Gli incentivi pubblici di supporto agli investimenti, strumenti di Super e Iper ammortamento che permettono una supervalutazione del 140% degli investimenti in beni strumentali che siano acquistati nuovi o in leasing, come soluzioni di advanced manufacturing e automazione industriale e del 250% include anche i beni immateriali quali sistemi IT e software. Tra questi sono presenti applicazioni per la progettazione di sistemi produttivi che tengano conto dei flussi dei materiali e delle informazioni, soluzioni cloud e sistemi informativi a supporto della produzione, software per la gestione della qualità nei processi industriali e piattaforme per la protezione di reti, dati, programmi, macchine e impianti.

Digitalizzare i processi è qualcosa di ben diverso sia dalla semplice automazione di attività isolate sia dalla mera dematerializzazione di documenti cartacei. Si tratta di un cammino in più tappe: rinunciare alla carta per archiviare le informazioni; strutturare le informazioni in basi di dati; gestire le informazioni non più attraverso il supporto statico dei documenti, bensì con flussi digitali di dati strutturati. Raggiungere ciascuna di queste tappe comporta l’introduzione di elementi d’innovazione diffusa: di carattere organizzativo, di riprogettazione dei processi e, soprattutto, di stampo “culturale”.

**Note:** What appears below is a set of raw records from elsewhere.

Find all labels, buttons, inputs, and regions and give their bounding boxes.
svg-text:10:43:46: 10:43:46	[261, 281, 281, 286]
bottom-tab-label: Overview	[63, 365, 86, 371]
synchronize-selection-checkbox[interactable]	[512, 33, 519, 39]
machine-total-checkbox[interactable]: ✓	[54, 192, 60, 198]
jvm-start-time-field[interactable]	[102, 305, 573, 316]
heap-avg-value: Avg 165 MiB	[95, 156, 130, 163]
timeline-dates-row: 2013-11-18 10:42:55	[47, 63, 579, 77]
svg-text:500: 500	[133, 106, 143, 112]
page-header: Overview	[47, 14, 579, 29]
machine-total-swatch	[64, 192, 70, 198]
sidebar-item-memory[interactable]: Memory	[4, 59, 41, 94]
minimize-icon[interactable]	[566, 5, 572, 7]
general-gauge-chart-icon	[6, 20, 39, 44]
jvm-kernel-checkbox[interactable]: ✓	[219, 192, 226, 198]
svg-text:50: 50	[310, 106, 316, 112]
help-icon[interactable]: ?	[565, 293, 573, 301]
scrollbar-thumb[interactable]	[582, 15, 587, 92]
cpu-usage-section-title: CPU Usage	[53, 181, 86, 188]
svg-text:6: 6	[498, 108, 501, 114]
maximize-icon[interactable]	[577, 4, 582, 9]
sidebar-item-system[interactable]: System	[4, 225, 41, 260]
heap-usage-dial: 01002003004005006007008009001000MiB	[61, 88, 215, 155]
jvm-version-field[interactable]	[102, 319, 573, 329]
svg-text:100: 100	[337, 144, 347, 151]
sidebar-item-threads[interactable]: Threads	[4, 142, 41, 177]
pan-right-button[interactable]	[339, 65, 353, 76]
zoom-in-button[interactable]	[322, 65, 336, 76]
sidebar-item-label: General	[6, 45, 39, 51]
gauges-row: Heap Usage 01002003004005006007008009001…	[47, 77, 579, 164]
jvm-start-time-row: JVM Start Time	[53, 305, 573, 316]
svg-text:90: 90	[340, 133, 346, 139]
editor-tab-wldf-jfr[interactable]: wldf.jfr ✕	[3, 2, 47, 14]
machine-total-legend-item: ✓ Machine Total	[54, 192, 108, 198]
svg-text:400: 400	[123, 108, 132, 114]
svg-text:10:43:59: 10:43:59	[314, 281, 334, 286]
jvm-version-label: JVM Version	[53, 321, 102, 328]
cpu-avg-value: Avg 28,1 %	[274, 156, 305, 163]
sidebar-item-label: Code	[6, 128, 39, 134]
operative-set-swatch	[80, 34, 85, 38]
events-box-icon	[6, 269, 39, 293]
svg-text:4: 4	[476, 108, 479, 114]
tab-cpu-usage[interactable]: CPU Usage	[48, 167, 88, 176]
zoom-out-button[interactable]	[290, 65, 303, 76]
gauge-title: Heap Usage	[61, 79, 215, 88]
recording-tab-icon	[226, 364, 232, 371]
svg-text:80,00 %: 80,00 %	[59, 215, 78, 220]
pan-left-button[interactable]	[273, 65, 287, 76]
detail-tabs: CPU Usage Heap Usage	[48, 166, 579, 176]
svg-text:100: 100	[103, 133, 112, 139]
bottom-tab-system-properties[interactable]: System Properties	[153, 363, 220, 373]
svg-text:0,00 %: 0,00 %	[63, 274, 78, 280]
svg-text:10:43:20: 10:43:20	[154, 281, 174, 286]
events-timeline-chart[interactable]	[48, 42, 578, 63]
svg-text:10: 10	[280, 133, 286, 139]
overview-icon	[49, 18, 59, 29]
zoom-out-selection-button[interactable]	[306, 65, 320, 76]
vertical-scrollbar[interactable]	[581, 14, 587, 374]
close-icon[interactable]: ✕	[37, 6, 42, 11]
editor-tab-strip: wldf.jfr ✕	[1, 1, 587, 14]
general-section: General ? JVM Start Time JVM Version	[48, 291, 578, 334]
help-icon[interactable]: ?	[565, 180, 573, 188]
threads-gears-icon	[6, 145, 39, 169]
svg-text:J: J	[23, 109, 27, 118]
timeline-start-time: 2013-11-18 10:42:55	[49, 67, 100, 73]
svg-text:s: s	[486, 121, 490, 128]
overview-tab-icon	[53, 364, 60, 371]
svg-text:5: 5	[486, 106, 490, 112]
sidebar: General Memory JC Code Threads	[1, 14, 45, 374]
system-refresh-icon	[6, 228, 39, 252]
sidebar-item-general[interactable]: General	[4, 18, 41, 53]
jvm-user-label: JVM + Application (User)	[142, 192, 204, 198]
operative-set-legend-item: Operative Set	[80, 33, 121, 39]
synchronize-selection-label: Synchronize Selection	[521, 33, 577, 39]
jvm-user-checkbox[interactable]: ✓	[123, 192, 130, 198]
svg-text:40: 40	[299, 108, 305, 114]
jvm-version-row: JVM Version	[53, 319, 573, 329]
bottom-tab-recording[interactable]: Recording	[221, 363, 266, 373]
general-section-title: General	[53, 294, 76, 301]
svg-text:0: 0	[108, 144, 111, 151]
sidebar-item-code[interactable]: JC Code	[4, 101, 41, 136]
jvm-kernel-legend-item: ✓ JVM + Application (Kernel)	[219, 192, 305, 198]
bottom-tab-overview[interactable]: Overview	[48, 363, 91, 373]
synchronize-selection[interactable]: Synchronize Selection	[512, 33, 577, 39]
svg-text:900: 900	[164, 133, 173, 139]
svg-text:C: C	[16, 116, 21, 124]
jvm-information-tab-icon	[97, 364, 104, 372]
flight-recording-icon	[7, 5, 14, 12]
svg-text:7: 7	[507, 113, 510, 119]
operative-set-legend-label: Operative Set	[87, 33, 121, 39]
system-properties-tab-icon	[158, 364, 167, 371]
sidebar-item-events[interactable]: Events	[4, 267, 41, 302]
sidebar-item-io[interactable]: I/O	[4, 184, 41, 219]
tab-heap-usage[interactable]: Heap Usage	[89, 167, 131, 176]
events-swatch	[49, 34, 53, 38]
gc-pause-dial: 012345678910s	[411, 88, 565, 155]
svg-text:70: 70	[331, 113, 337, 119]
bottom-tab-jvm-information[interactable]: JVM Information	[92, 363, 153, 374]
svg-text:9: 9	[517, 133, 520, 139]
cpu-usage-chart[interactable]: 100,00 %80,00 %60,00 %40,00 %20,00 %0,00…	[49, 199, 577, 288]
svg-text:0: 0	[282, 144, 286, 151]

A supporto di tale filosofia, sono state sviluppate da Canon una serie di funzionalità comuni a tutti i modelli della terza generazione image RUNNER ADVANCE, con particolare attenzione al mobile working e all’ ampiamento della connettività. Canon ha realizzato il sistema image RUNNER ADVANCE basandosi su un’infrastruttura di manutenzione intuitiva. I tecnici e gli IT manager possono controllare lo stato dei dispositivi e avere accesso alle informazioni riguardanti qualsiasi intervento di manutenzione proveniente da PC o device mobile, migliorando così i tempi di risposta e aumentando la probabilità di una prima riparazione.